Migrate from a non-charmed Kafka clusters¶
This How-To guide covers executing a cluster migration from an existing Kafka cluster, to a Charmed Apache Kafka K8s deployment using MirrorMaker 2.0.
The MirrorMaker tasks run on a distributed Apache Kafka cluster of workers. These tasks act as consumer clients reading data from an existing cluster (source), and as producer clients writing data to the Charmed Apache Kafka K8s cluster (target). Data and consumer offsets for specified topics will be synced one-way in parallel (one process on each unit) until both clusters are in-sync, with all data replicated across both in real-time.
Note
For a brief explanation of how MirrorMaker works, see the MirrorMaker explanation page.
Pre-requisites¶
To migrate a cluster we need:
An “old” existing Kafka cluster to migrate from.
The cluster needs to be reachable from/to the new Charmed Apache Kafka K8s cluster.
A bootstrapped Juju K8s cloud
A Charmed Apache Kafka K8s Connect cluster to run the MirrorMaker tasks. For guidance on how to deploy a new Charmed Apache Kafka K8s cluster, see:
A Charmed Apache Kafka K8s to migrate data to. For guidance on how to deploy a new Charmed Apache Kafka K8s, see:
The Tutorial
The Deploy guide
The CLI tool
yq- GitHub repositorysnap install yq --channel=v3/stable
Get new charm cluster endpoints and credentials¶
By design, the Charmed Apache Kafka K8s will not expose any available connections until integrated to
by a client. In this guide, we will deploy a data-integrator application and integrate it
to a kafka-k8s application, requesting admin level privileges:
juju deploy data-integrator --channel=edge -n 1 --config extra-user-roles="admin" --config topic-name="__data-integrator-user"

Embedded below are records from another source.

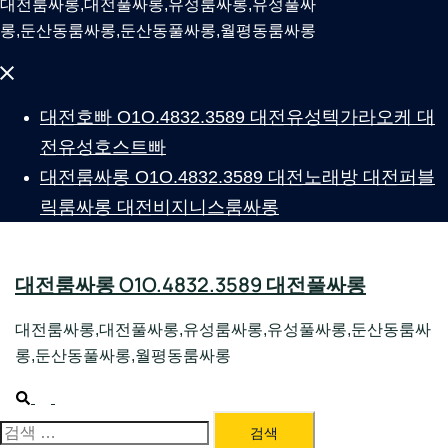
대전룸싸롱,대전풀싸롱,유성룸싸롱,유성풀싸
롱,둔산동룸싸롱,둔산동풀싸롱,월평동룸싸롱
Close
menu
대전호빠 O1O.4832.3589 대전유성텍가라오케 대
전유성호스트빠
대전룸싸롱 O1O.4832.3589 대전노래방 대전퍼블
릭룸싸롱 대전비지니스룸싸롱
대전룸싸롱 O1O.4832.3589 대전풀싸롱
대전룸싸롱,대전풀싸롱,유성룸싸롱,유성풀싸롱,둔산동룸싸
롱,둔산동풀싸롱,월평동룸싸롱
Search
Toggle
menu
검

juju integrate kafka-k8s data-integrator
When the data-integrator charm integrates to a kafka-k8s application on the kafka_client relation interface, passing extra-user-roles=admin, a new user with super.user permissions will be created on that cluster, with the charm passing back the credentials and broker addresses in the relation data to the data-integrator.

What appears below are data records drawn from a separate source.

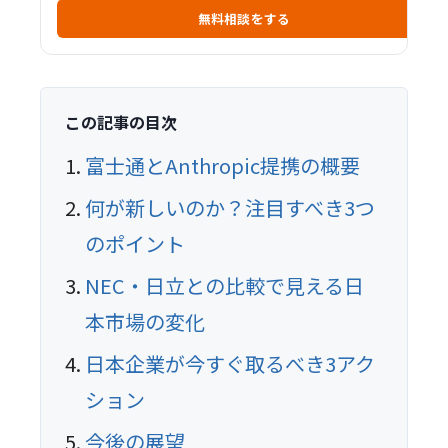
無料相談をする
この記事の目次
富士通とAnthropic提携の概要
何が新しいのか？注目すべき3つ
のポイント
NEC・日立との比較で見える日
本市場の変化
日本企業が今すぐ取るべき3アク
ション
今後の展望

Kafka Connect also needs to be integrated to the kafka-k8s application to be granted permissions and endpoints to connect to Charmed Apache Kafka K8s:
juju integrate kafka-connect kafka-k8s
As we will need full access to both Kafka clusters, we will use credentials provided to the data-integrator. Get the SASL credentials to connect to the target Apache Kafka cluster:
SECRET=juju show-unit data-integrator/0 --format yaml | yq -r '.. | ."secret-user"? // ""' | grep -oP "[^\/]*$"
export NEW_USERNAME=$(juju show-secret --reveal $SECRET | yq -r '.. | .username? // ""')

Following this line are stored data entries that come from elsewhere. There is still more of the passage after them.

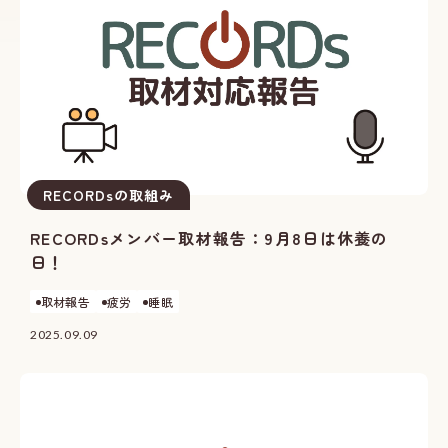
RECORDsの取組み
RECORDsメンバー取材報告：9月8日は休養の
日！
取材報告
疲労
睡眠
2025.09.09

export NEW_PASSWORD=$(juju show-secret --reveal $SECRET | yq -r '.. | .password? // ""')
Get the comma-delimited list of bootstrap-server IPs:
export NEW_SERVERS=$(juju show-unit data-integrator/0 | yq -r '.. | .endpoints? // ""')
Building full sasl.jaas.config for authorisation:
export NEW_SASL_JAAS_CONFIG="org.apache.kafka.common.security.scram.ScramLoginModule required username=\""${NEW_USERNAME}"\" password=\""${NEW_PASSWORD}\"\;
Get old cluster endpoints and credentials¶
MirrorMaker needs full super.user permissions on BOTH clusters. It supports every possible security.protocol supported by Apache Kafka. In this guide, we will make the assumption that the source cluster is using SASL_PLAINTEXT authentication, as such, the required information is as follows:
OLD_SERVERS– comma-separated list of Apache Kafka server IPs and ports to connect toNEW_SASL_JAAS_CONFIG– string ofsasl.jaas.configproperty
Note
For SSL or SASL_SSL authentication, see the configuration options supported by Kafka Connect in the Apache Kafka documentation.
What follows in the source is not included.